Recommendations for Major OS Version Upgrades with Azure Kubernetes Service (AKS)
Introduction
Upgrading the operating system version on your AKS nodes is a critical step that can impact workload security, stability, and performance. In this blog, we’ll share key recommendations to help you plan and execute major OS version upgrades smoothly and confidently on AKS.
Why Upgrading OS versions matters
In Azure Kubernetes Service (AKS), the operating system (OS) serves as the foundational layer for every node in your cluster. It governs how containers are executed, how resources are managed, and how workloads interact with the underlying infrastructure.
Figure 1: AKS Linux Node Image including Operating system, container runtime, and core Kubernetes node components.

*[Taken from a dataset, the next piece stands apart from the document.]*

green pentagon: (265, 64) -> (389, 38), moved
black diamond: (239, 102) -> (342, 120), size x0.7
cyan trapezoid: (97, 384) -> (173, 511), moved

Keeping your OS version up to date is essential for maintaining security, performance, and compatibility. There are two kinds of OS upgrades that can be made to keep you on the latest OS version:
- Minor Version Upgrade or Patch Upgrade: Upgrading your node image version so that you have the latest release within an OS version. For example, upgrading your Ubuntu 22.04 node image from the 202509.11.0 release to the 202509.18.0 release. When you perform a minor version or patch upgrade you benefit from the latest OS-level security patches, resolved bugs, and ensure alignment with AKS lifecycle guarantees.
- Major Version Upgrade: Upgrading your OS version when a new major version becomes available. For example, upgrading your OS version from Azure Linux 2.0 to Azure Linux 3.0. When you perform a major OS version upgrade you benefit from new package versions, performance improvements, security enhancements, improved developer tooling, and more.

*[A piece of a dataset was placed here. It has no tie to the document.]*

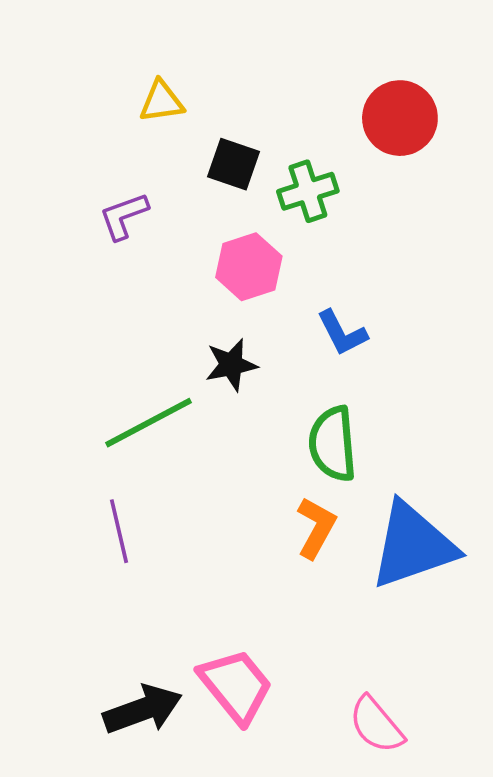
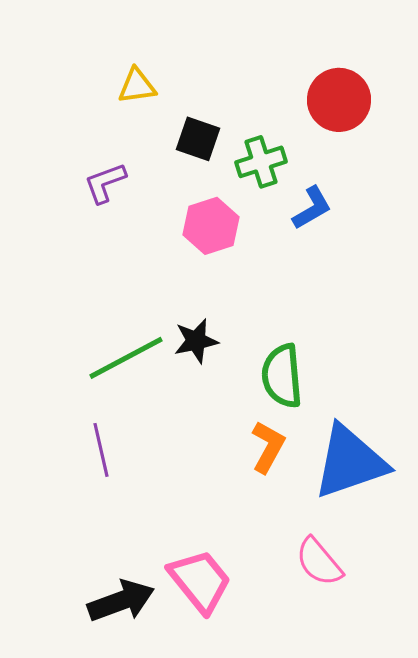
blue L-shape: (342, 333) -> (312, 208), moved, turned -93
black star: (231, 365) -> (196, 341), moved
pink semicircle: (376, 725) -> (319, 562), moved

Figure 2: Major version upgrade from Azure Linux 2.0 to Azure Linux 3.0,
This blog will focus on the second goal, upgrading from one major OS version to the next. For more information on minor version or patch upgrades, see AKS documentation.

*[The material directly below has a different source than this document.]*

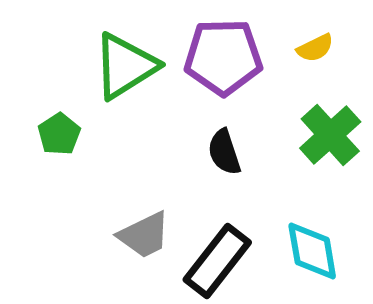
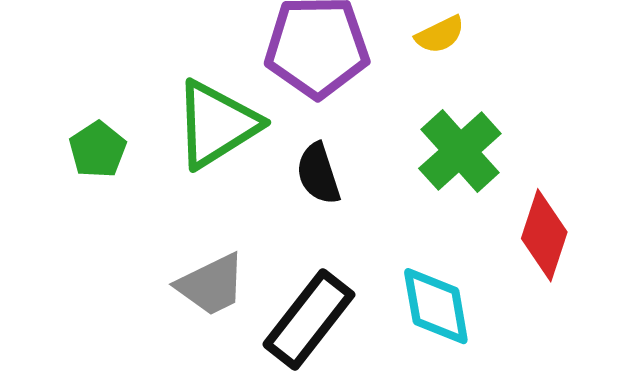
green triangle: (125, 66) -> (217, 124), moved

Failing to update your clusters can in turn lead to risks and issues with your cluster; CVEs may remain unpatched, workloads may experience compatibility issues, and you may encounter gaps in support when your OS version reaches end-of-life—preventing scaling, patching, or access to critical updates.
Addressing Common OS Upgrade Challenges
Upgrading your OS version on AKS to the latest version introduces several potential risks to be aware of. To address these challenges and ease pain points across a variety of upgrade scenarios AKS recommends the following:
Scenario 1: Testing New OS Versions Safely
- Challenge: When a new OS version becomes available, it’s important to validate your workloads before rolling it out broadly. Upgrading without testing can lead to unexpected issues such as workload disruption or performance regressions.
- Recommendation: When a new OS version is released, AKS will add a new OS Sku enum in public preview. To begin testing this new version, you can update your existing node pools.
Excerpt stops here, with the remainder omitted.